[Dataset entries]
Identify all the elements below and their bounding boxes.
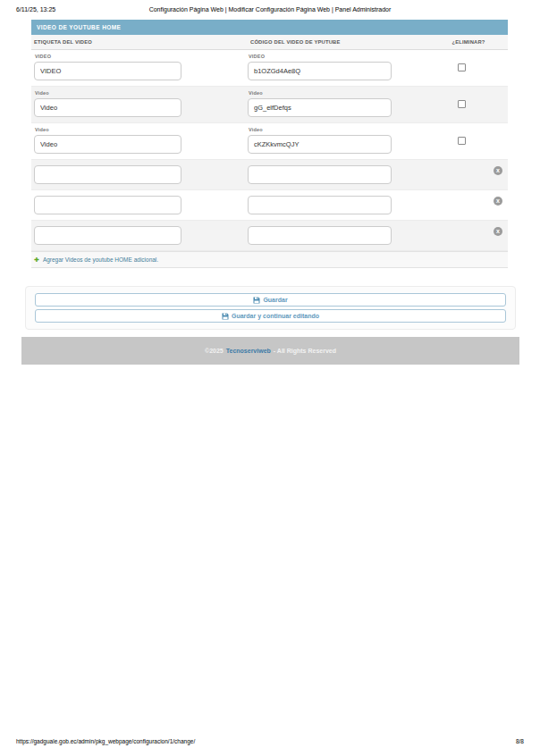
etiqueta-input[interactable] <box>34 165 181 184</box>
codigo-input[interactable] <box>248 98 392 117</box>
etiqueta-input[interactable] <box>34 98 181 117</box>
eliminar-cell <box>429 87 508 122</box>
codigo-input[interactable] <box>248 135 392 154</box>
codigo-cell <box>248 221 429 250</box>
module-title: VIDEO DE YOUTUBE HOME <box>31 20 508 35</box>
etiqueta-input[interactable] <box>34 62 181 80</box>
print-page-number: 8/8 <box>516 738 524 744</box>
eliminar-cell <box>429 50 508 86</box>
etiqueta-cell <box>31 221 248 250</box>
codigo-cell <box>248 190 429 220</box>
eliminar-cell <box>429 123 508 159</box>
table-header-row: ETIQUETA DEL VIDEO CÓDIGO DEL VIDEO DE Y… <box>31 35 508 50</box>
etiqueta-input[interactable] <box>34 196 181 214</box>
save-button-label: Guardar <box>263 297 287 303</box>
print-footer: https://gadguale.gob.ec/admin/pkg_webpag… <box>0 738 540 749</box>
column-header-eliminar: ¿ELIMINAR? <box>429 35 508 49</box>
plus-icon: ✚ <box>34 256 39 263</box>
save-continue-button[interactable]: Guardar y continuar editando <box>35 309 506 323</box>
codigo-input[interactable] <box>248 165 392 184</box>
print-header: 6/11/25, 13:25 Configuración Página Web … <box>0 5 540 16</box>
field-label: VIDEO <box>249 54 429 59</box>
brand-link[interactable]: Tecnoserviweb <box>226 348 271 354</box>
table-row: VIDEO VIDEO <box>31 50 508 87</box>
column-header-codigo: CÓDIGO DEL VIDEO DE YPUTUBE <box>248 35 429 49</box>
remove-row-icon[interactable]: x <box>494 197 502 206</box>
etiqueta-input[interactable] <box>34 135 181 154</box>
table-row: Video Video <box>31 123 508 160</box>
copyright-text: ©2025 <box>205 348 224 354</box>
table-row-empty: x <box>31 221 508 251</box>
eliminar-checkbox[interactable] <box>458 100 466 108</box>
site-footer: ©2025 Tecnoserviweb - All Rights Reserve… <box>21 337 519 365</box>
table-row: Video Video <box>31 87 508 123</box>
field-label: Video <box>249 127 429 132</box>
etiqueta-cell <box>31 160 248 189</box>
remove-row-icon[interactable]: x <box>494 227 502 236</box>
table-row-empty: x <box>31 190 508 221</box>
content-area: VIDEO DE YOUTUBE HOME ETIQUETA DEL VIDEO… <box>25 20 516 365</box>
etiqueta-cell: VIDEO <box>31 50 248 86</box>
save-button[interactable]: Guardar <box>35 293 506 307</box>
etiqueta-cell <box>31 190 248 220</box>
save-icon <box>222 313 229 320</box>
submit-row: Guardar Guardar y continuar editando <box>25 286 516 330</box>
save-continue-button-label: Guardar y continuar editando <box>232 313 319 319</box>
print-page-title: Configuración Página Web | Modificar Con… <box>0 6 540 13</box>
field-label: Video <box>35 90 248 96</box>
codigo-cell: VIDEO <box>248 50 429 86</box>
codigo-input[interactable] <box>248 226 392 245</box>
etiqueta-input[interactable] <box>34 226 181 245</box>
etiqueta-cell: Video <box>31 87 248 122</box>
remove-cell: x <box>429 190 508 220</box>
youtube-home-module: VIDEO DE YOUTUBE HOME ETIQUETA DEL VIDEO… <box>31 20 508 268</box>
add-video-link[interactable]: Agregar Videos de youtube HOME adicional… <box>43 256 158 263</box>
table-row-empty: x <box>31 160 508 190</box>
codigo-input[interactable] <box>248 62 392 80</box>
etiqueta-cell: Video <box>31 123 248 159</box>
column-header-etiqueta: ETIQUETA DEL VIDEO <box>31 35 248 49</box>
add-row: ✚ Agregar Videos de youtube HOME adicion… <box>31 251 508 268</box>
codigo-cell: Video <box>248 123 429 159</box>
codigo-input[interactable] <box>248 196 392 214</box>
remove-cell: x <box>429 221 508 250</box>
field-label: Video <box>35 127 248 132</box>
field-label: VIDEO <box>35 54 248 59</box>
eliminar-checkbox[interactable] <box>458 137 466 145</box>
field-label: Video <box>249 90 429 96</box>
remove-cell: x <box>429 160 508 189</box>
codigo-cell: Video <box>248 87 429 122</box>
eliminar-checkbox[interactable] <box>458 63 466 71</box>
codigo-cell <box>248 160 429 189</box>
remove-row-icon[interactable]: x <box>494 166 502 175</box>
rights-text: - All Rights Reserved <box>274 348 336 354</box>
save-icon <box>253 297 260 304</box>
print-url: https://gadguale.gob.ec/admin/pkg_webpag… <box>16 738 195 744</box>
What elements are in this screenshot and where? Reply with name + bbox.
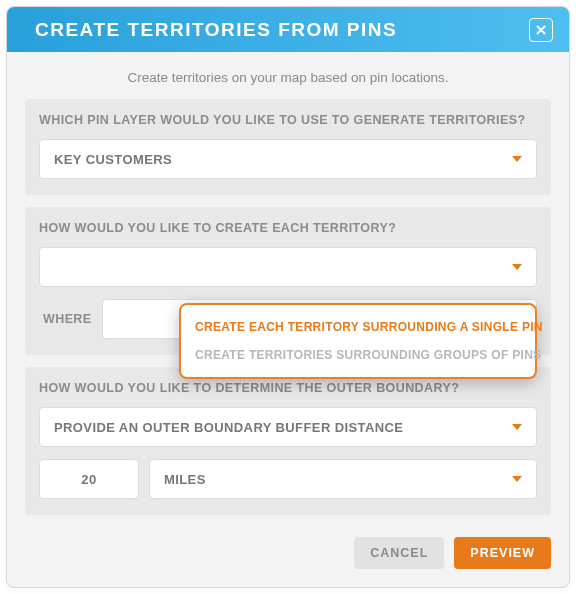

→ **REQUIREMENT**: Report each line in the entries where the string "CÓDIGO" occurs.

→ **SOLUTION FOR THIS EXERCISE**:
table-header-row: ETIQUETA DEL VIDEO CÓDIGO DEL VIDEO DE Y… <box>31 35 508 50</box>
column-header-codigo: CÓDIGO DEL VIDEO DE YPUTUBE <box>248 35 429 49</box>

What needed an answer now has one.